正午,柳府之中来了几位客人,皆是恭贺柳家大小姐成亲的人,柳仙自然沒有出面接待,都是被老三和大管家拦下,這些小鱼小虾想要见到柳仙還差了点地位。
柳仙也趁此机会带着涟漪出了门,给涟漪戴上了一顶毡帽,穿上了寻常人家的布衣,居然還是无法掩饰涟漪的貌美。
正巧路過后厨,柳某人突然抓出一把煤灰涂在了涟漪的脸上,顿时像個大花猫一样,倒是十分可爱。

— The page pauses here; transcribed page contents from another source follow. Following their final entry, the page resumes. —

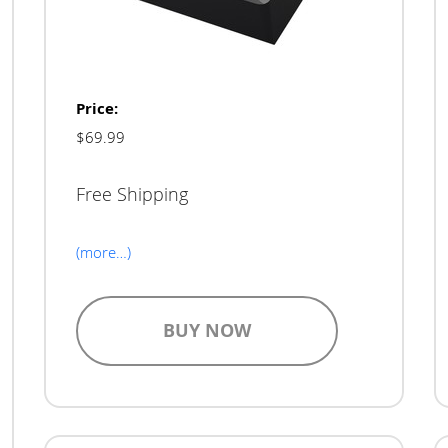
Price:
$69.99
Free Shipping
(more…)
BUY NOW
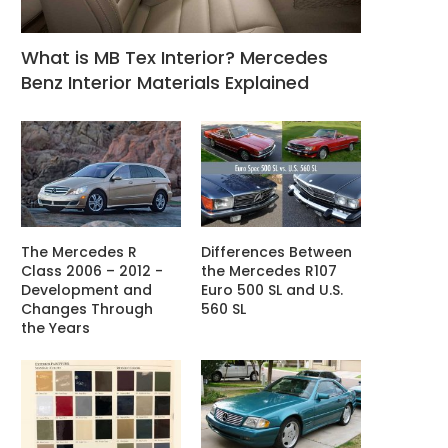
What is MB Tex Interior? Mercedes
Benz Interior Materials Explained
The Mercedes R
Differences Between
Class 2006 – 2012 -
the Mercedes R107
Development and
Euro 500 SL and U.S.
Changes Through
560 SL
the Years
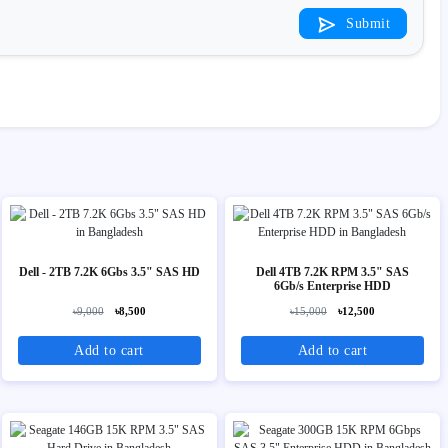
Submit
Dell - 2TB 7.2K 6Gbs 3.5" SAS HD
Dell 4TB 7.2K RPM 3.5" SAS
6Gb/s Enterprise HDD
৳9,000
৳8,500
৳15,000
৳12,500
Add to cart
Add to cart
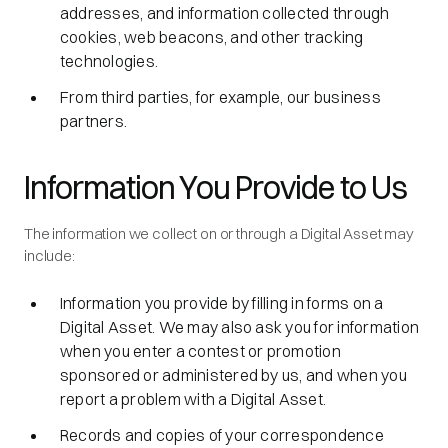
addresses, and information collected through
cookies, web beacons, and other tracking
technologies.
From third parties, for example, our business
partners.
Information You Provide to Us
The information we collect on or through a Digital Asset may
include:
Information you provide by filling in forms on a
Digital Asset. We may also ask you for information
when you enter a contest or promotion
sponsored or administered by us, and when you
report a problem with a Digital Asset.
Records and copies of your correspondence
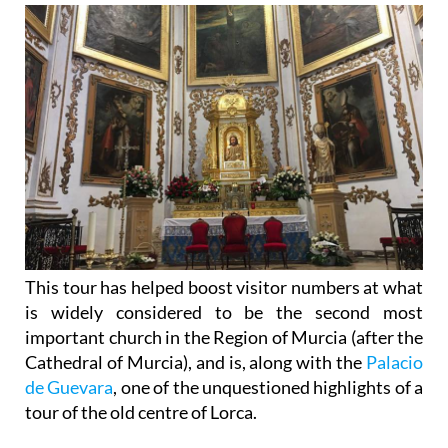
This tour has helped boost visitor numbers at what
is widely considered to be the second most
important church in the Region of Murcia (after the
Cathedral of Murcia), and is, along with the
Palacio
de Guevara
, one of the unquestioned highlights of a
tour of the old centre of Lorca.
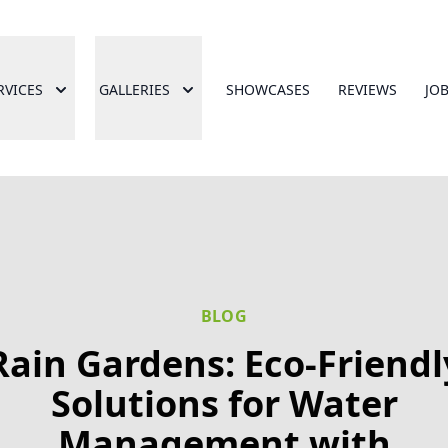
RVICES
GALLERIES
SHOWCASES
REVIEWS
JO
BLOG
Rain Gardens: Eco-Friendl
Solutions for Water
Management with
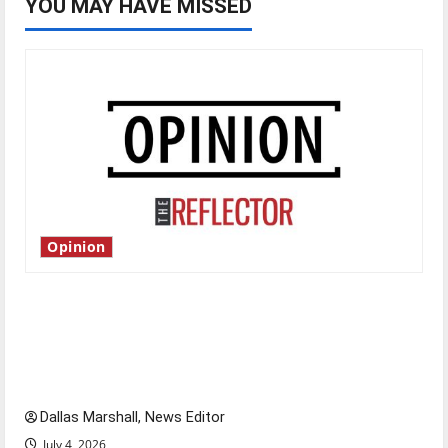
YOU MAY HAVE MISSED
Opinion
Is America worth celebrating?: With many
citizens feeling dissatisfied with the direction
of our nation, is there really a reason to
celebrate this Fourth of July?
Dallas Marshall, News Editor
July 4, 2026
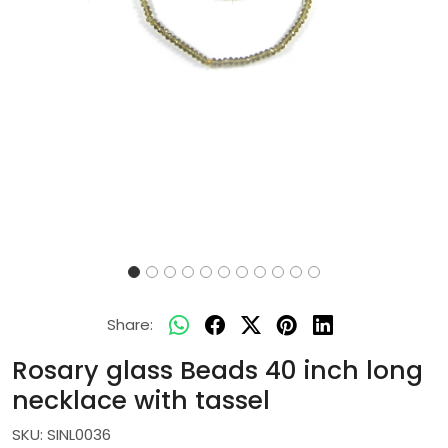
Share:
Rosary glass Beads 40 inch long
necklace with tassel
SKU:
SINL0036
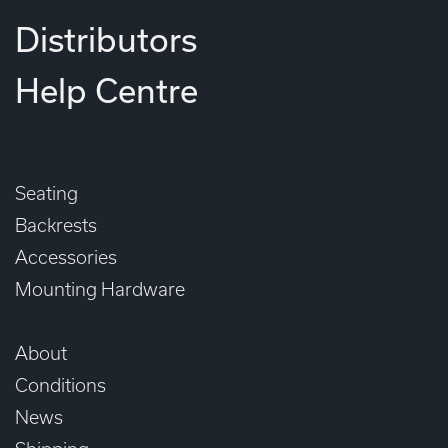
Distributors
Help Centre
Seating
Backrests
Accessories
Mounting Hardware
About
Conditions
News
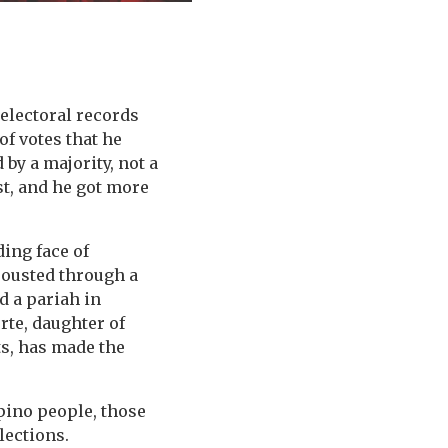
electoral records
f votes that he
 by a majority, not a
est, and he got more
ding face of
 ousted through a
d a pariah in
rte, daughter of
ts, has made the
ipino people, those
lections.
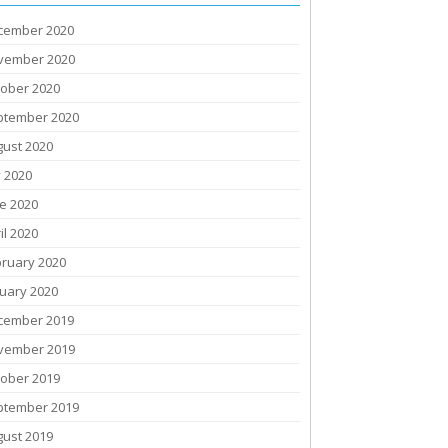
cember 2020
vember 2020
tober 2020
ptember 2020
gust 2020
y 2020
e 2020
il 2020
bruary 2020
uary 2020
cember 2019
vember 2019
tober 2019
ptember 2019
gust 2019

涟漪本来拒绝,结果被柳仙强硬的捏了捏驼峰,也不得不屈服于柳大小姐的淫威。
出了柳府后门,已有几個少年在门外接应,這些小子脸上倒是跟涟漪一样,满是煤灰,一双眼咕噜左右的乱看,身上的衣服更是烂成了布條,衣不蔽体。
涟漪捂住了漂亮的眸子,有些害羞的不敢睁开眼。
“大姐头,孙老大他们和兴隆帮干起来了。”一個年级不大,顶多十岁的小子鬼头鬼脑的說道。
柳仙脸色变了变,当即下令“走。”
那几個小子立马带头朝着街角冲去,柳仙跟在他们的后面,倒是涟漪一跑累的不行,连說“不行,我腰疼……”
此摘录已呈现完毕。